*What you will do*
Search the data for "Sweepstakes". Each line containing it is to be copied.

*Data records*
##########

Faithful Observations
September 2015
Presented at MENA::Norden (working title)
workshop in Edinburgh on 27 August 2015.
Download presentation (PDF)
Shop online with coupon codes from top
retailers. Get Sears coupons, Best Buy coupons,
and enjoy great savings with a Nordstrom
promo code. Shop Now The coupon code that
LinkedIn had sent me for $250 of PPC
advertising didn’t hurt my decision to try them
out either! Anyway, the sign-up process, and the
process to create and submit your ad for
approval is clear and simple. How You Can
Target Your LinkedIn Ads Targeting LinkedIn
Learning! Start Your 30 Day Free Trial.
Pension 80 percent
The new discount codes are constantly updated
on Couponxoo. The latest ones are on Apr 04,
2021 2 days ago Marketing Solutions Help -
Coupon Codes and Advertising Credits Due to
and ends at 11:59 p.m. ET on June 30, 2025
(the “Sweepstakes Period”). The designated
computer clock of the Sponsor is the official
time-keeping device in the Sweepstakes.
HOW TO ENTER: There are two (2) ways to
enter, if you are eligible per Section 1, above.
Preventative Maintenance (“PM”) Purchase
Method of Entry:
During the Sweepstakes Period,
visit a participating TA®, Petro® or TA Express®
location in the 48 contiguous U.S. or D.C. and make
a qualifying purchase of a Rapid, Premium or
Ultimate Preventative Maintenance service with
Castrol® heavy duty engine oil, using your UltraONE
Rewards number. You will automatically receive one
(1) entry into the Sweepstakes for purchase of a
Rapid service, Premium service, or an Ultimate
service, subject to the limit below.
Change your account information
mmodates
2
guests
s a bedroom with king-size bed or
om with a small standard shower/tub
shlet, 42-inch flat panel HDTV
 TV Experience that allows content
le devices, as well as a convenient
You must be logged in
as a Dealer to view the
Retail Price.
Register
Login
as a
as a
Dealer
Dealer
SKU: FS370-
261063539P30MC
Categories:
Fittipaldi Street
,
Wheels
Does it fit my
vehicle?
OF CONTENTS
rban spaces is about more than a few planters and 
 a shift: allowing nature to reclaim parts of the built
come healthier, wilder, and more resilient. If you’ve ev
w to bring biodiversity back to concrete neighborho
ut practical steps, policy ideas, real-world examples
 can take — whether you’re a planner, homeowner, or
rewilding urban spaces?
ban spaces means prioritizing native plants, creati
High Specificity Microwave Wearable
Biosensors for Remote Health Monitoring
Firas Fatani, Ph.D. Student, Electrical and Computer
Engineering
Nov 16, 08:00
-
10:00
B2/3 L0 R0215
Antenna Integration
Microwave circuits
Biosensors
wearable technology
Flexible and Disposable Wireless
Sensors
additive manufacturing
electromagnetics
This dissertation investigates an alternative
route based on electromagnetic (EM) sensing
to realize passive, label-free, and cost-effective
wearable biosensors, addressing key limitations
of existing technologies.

##########

*Result of this task*
(the “Sweepstakes Period”). The designated
time-keeping device in the Sweepstakes.
During the Sweepstakes Period,
(1) entry into the Sweepstakes for purchase of a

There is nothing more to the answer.